This disparity is prominent, of all places, in America which is presumably progressive. Nobody would call the German chancellor “Angela,” but the U.S. Secretary of State is called “Condoleezza” or “Hillary.” That’s a situation whose acceptance requires a supreme effort on Hillary’s part.
The issue of the name is only a tiny example of this phenomenon. In a survey conducted by one television network, people were asked: Who is older – Donald Trump or Hillary Clinton? All of them, without exception, replied that she is much older. At 68, Clinton is actually a year younger than Trump, but she is often described as old. He, on the other hand, is described as bursting with potency, of all types, amid frequent mention of his relationships with far younger women, reflecting a clear preference for models.
Her wrinkles, makeup and hair are discussed at length. The political arena is raging with discussion of critical issues of sleeves, decolletages, stockings and other types of apparel – only because she’s a female candidate. None of her competitors receives even an iota of the in-depth preoccupation with the quality of “Hillary’s” complexion.
The obstacles to women’s entry into politics, especially American politics, are high and oppressive, and Clinton is paying the full price. We can only imagine the reactions if she didn’t dye her hair and were to appear like Sanders, with unkempt gray hair.
Golda Meir was the first woman in the world to be elected a government leader entirely on her own merits. Two women preceded her in this role – Sirimavo Bandaranaike in Sri Lanka, and Indira Gandhi in India – but they won their lofty position thanks to a late husband and a late father, respectively, who had held it previously.
Meir did it without any famous man granting her a public springboard. Although she despised feminists, she was the one who broke through the iron ceiling of women in politics – everywhere in the world, except in the United States, which lags behind even countries lacking a democratic tradition.

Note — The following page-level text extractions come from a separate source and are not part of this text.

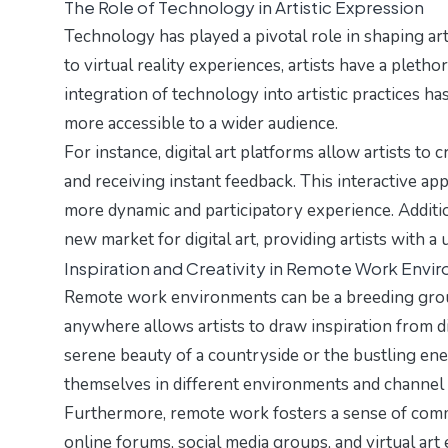
The Role of Technology in Artistic Expression
Technology has played a pivotal role in shaping arti
to virtual reality experiences, artists have a plethor
integration of technology into artistic practices h
more accessible to a wider audience.
For instance, digital art platforms allow artists to
and receiving instant feedback. This interactive a
more dynamic and participatory experience. Additio
new market for digital art, providing artists with a
Inspiration and Creativity in Remote Work Envi
Remote work environments can be a breeding ground 
anywhere allows artists to draw inspiration from d
serene beauty of a countryside or the bustling ene
themselves in different environments and channel t
Furthermore, remote work fosters a sense of comm
online forums, social media groups, and virtual ar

There has not yet been a female president or vice president in Washington. Since the 19th Amendment to the U.S. Constitution was passed in 1920, granting women the right to vote, there hasn’t been a single candidate for the presidency on behalf of a major party. Clinton, the first American woman to run seriously for the highest office, in 2008, was not awarded the party’s candidacy at the time. She was defeated by Barack Obama.

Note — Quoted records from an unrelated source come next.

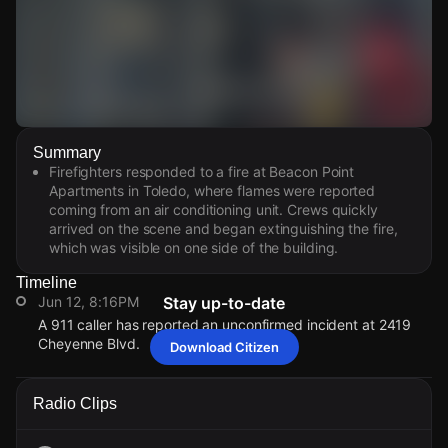
Watch Live Videos
Summary
Download Citizen
Firefighters responded to a fire at Beacon Point
Apartments in Toledo, where flames were reported
coming from an air conditioning unit. Crews quickly
arrived on the scene and began extinguishing the fire,
which was visible on one side of the building.
Timeline
Jun 12, 8:16PM
Stay up-to-date
A 911 caller has reported an unconfirmed incident at 2419
Cheyenne Blvd.
Download Citizen
Jun 12, 8:16PM
Jun 12, 8:16PM
Jun 12, 8:16PM
Jun 12, 8:16PM
A 911 caller has reported an unconfirmed incident at 2419
A 911 caller has reported an unconfirmed incident at 2419
A 911 caller has reported an unconfirmed incident at 2419
A 911 caller has reported an unconfirmed incident at 2419
Radio Clips
Cheyenne Blvd.
Cheyenne Blvd.
Cheyenne Blvd.
Cheyenne Blvd.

The ceiling of gender representation in America is so low that only two women, ever, were serious contenders for the vice presidency – Geraldine Ferraro and Sarah Palin – and as mentioned, they weren’t elected. In contemporary political terms, that’s inconceivable. And not only in Western eyes.
There is little talk these days about Clinton’s rich experience and her abilities, nor were they mentioned here. Because that’s not the issue in this election. Experience and abilities are Trump’s problem rather than hers, but that’s not stopping him. On the contrary. It seems that many people are surging to him just because he lacks experience and suitable abilities. By contrast, when it comes to Clinton, there is almost no question that were she a man, she would probably be concluding her term as president, and wouldn’t be forced to enter the arena now with scornful epithets such as “old auntie” or “grandma.”